Royal Family

Meghan Markle reveals she suffered a miscarriage in July

Meghan Markle revealed Wednesday that she suffered a miscarriage in the summer — describing the “almost unbearable grief” it caused her and husband Prince Harry.

The 39-year-old Duchess of Sussex recalled in a personal essay for the New York Times feeling a “sharp pain” on an ordinary morning in July while changing 1-year-old son Archie’s diaper at home in California.

“I dropped to the floor with him in my arms, humming a lullaby to keep us both calm, the cheerful tune a stark contrast to my sense that something was not right,” she wrote. “I knew, as I clutched my firstborn child, that I was losing my second.”

The former actress was taken to a hospital, where she recalled holding Harry’s hand and “kissed his knuckles, wet from both our tears.”

“Staring at the cold white walls, my eyes glazed over. I tried to imagine how we’d heal,” she wrote.

“Losing a child means carrying an almost unbearable grief, experienced by many but talked about by few.”

It was not clear how far along Markle was in her pregnancy, which the royals had not revealed.

In the essay — titled “The Losses We Share” — Markle said she was revealing her own heartache after learning that it was one suffered in silence by many others.

“In the pain of our loss, my husband and I discovered that in a room of 100 women, 10 to 20 of them will have suffered from miscarriage,” she wrote.

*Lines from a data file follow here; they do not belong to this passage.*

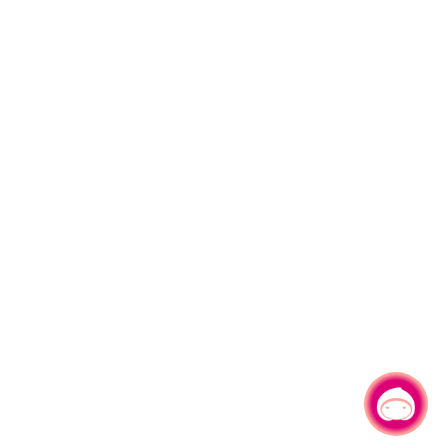
有事問小桃，一起遊桃園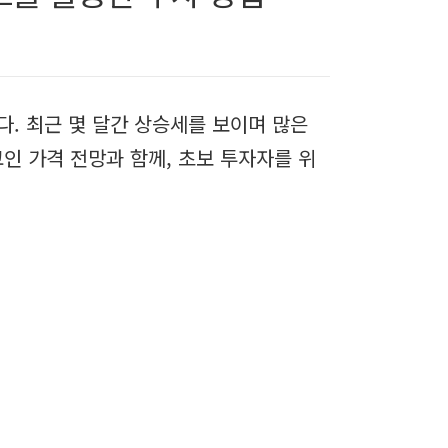
. 최근 몇 달간 상승세를 보이며 많은
인 가격 전망과 함께, 초보 투자자를 위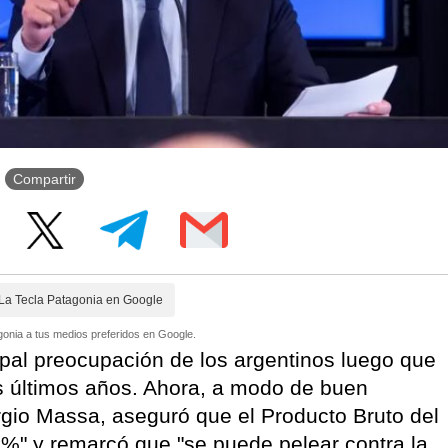
Compartir
La Tecla Patagonia en Google
onia a tus medios preferidos en Google.
cipal preocupación de los argentinos luego que
s últimos años. Ahora, a modo de buen
rgio Massa, aseguró que el Producto Bruto del
5%" y remarcó que "se puede pelear contra la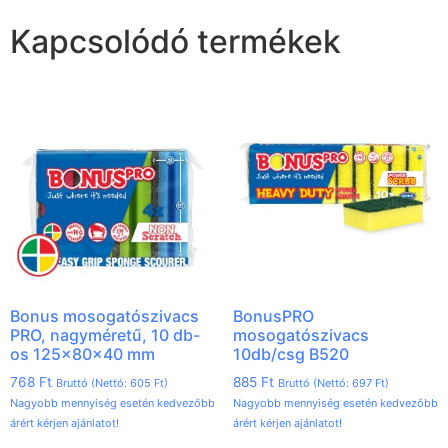
Kapcsolódó termékek
Bonus mosogatószivacs
BonusPRO
PRO, nagyméretű, 10 db-
mosogatószivacs
os 125x80x40 mm
10db/csg B520
768
Ft
885
Ft
Bruttó (Nettó:
605
Ft
)
Bruttó (Nettó:
697
Ft
)
Nagyobb mennyiség esetén kedvezőbb
Nagyobb mennyiség esetén kedvezőbb
árért kérjen ajánlatot!
árért kérjen ajánlatot!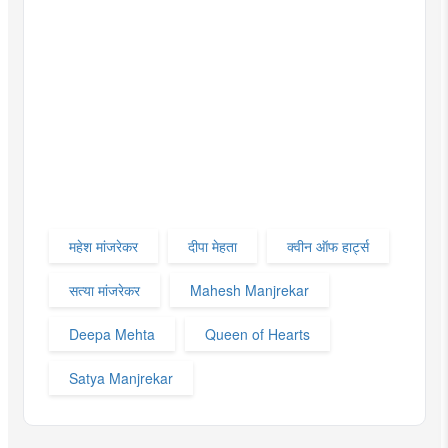
महेश मांजरेकर
दीपा मेहता
क्वीन ऑफ हार्ट्स
सत्या मांजरेकर
Mahesh Manjrekar
Deepa Mehta
Queen of Hearts
Satya Manjrekar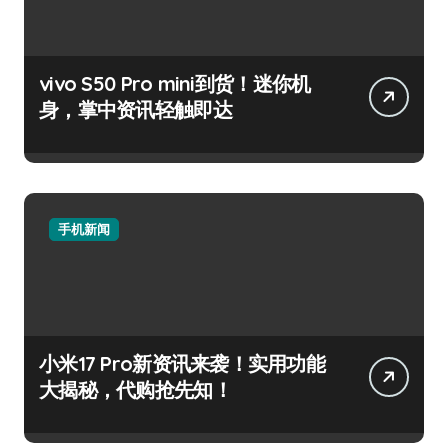
vivo S50 Pro mini到货！迷你机
身，掌中资讯轻触即达
手机新闻
小米17 Pro新资讯来袭！实用功能
大揭秘，代购抢先知！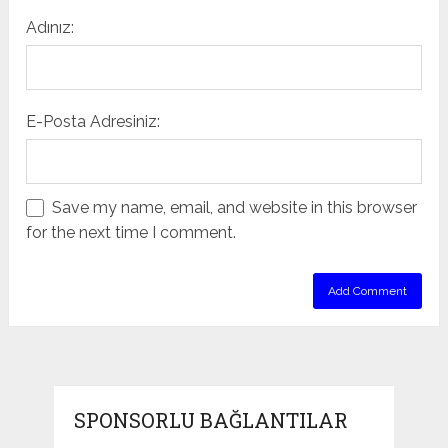
Adınız:
E-Posta Adresiniz:
Save my name, email, and website in this browser
for the next time I comment.
SPONSORLU BAĞLANTILAR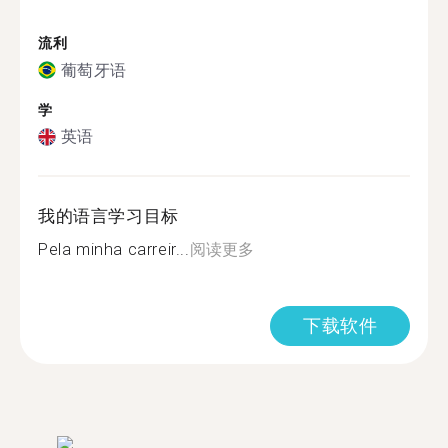
流利
葡萄牙语
学
英语
我的语言学习目标
Pela minha carreir...
阅读更多
下载软件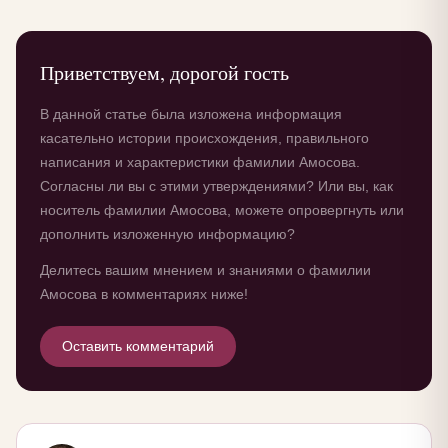
Приветствуем, дорогой гость
В данной статье была изложена информация
касательно истории происхождения, правильного
написания и характеристики фамилии Амосова.
Согласны ли вы с этими утверждениями? Или вы, как
носитель фамилии Амосова, можете опровергнуть или
дополнить изложенную информацию?
Делитесь вашим мнением и знаниями о фамилии
Амосова в комментариях ниже!
Оставить комментарий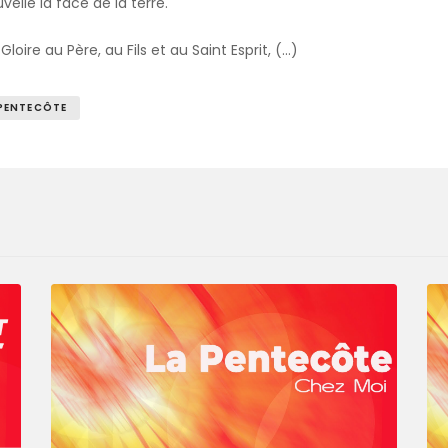
velle la face de la terre.
loire au Père, au Fils et au Saint Esprit, (…)
PENTECÔTE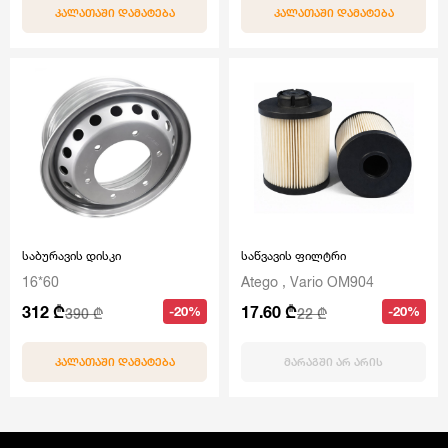
ᲙᲐᲚᲐᲗᲐᲨᲘ ᲓᲐᲛᲐᲢᲔᲑᲐ
ᲙᲐᲚᲐᲗᲐᲨᲘ ᲓᲐᲛᲐᲢᲔᲑᲐ
საბურავის დისკი
საწვავის ფილტრი
16*60
Atego , Vario OM904
312 ₾
17.60 ₾
-20%
-20%
390 ₾
22 ₾
ᲙᲐᲚᲐᲗᲐᲨᲘ ᲓᲐᲛᲐᲢᲔᲑᲐ
ᲛᲐᲠᲐᲒᲨᲘ ᲐᲠ ᲐᲠᲘᲡ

“Yet despite the staggering commonality of this pain, the conversation remains taboo, riddled with (unwarranted) shame, and perpetuating a cycle of solitary mourning.”

She referred to an interview with British journalist Tom Bradby in Africa in September 2019 in which he moved her with the simple question, “Are you OK?”

“Sitting in a hospital bed, watching my husband’s heartbreak as he tried to hold the shattered pieces of mine, I realized that the only way to begin to heal is to first ask, ‘Are you OK?'” she wrote of their miscarriage grief.

Prince Harry, Duke of Sussex, Meghan, Duchess of Sussex and their baby son Archie
(From right) Prince Harry, Duke of Sussex, Meghan, Duchess of Sussex, and their baby son, ArchieWireImage

“In being invited to share our pain, together we take the first steps toward healing.”

She said that simple request was more important than ever in 2020, noting the coronavirus pandemic as well as protests over the police custody deaths of both George Floyd and Breonna Taylor.

“This year has brought so many of us to our breaking points. Loss and pain have plagued every one of us in 2020, in moments both fraught and debilitating,” she wrote.

“So this Thanksgiving, as we plan for a holiday unlike any before — many of us separated from our loved ones, alone, sick, scared, divided and perhaps struggling to find something, anything, to be grateful for — let us commit to asking others, ‘Are you OK?'” she wrote.

“Are we OK? We will be,” she insisted.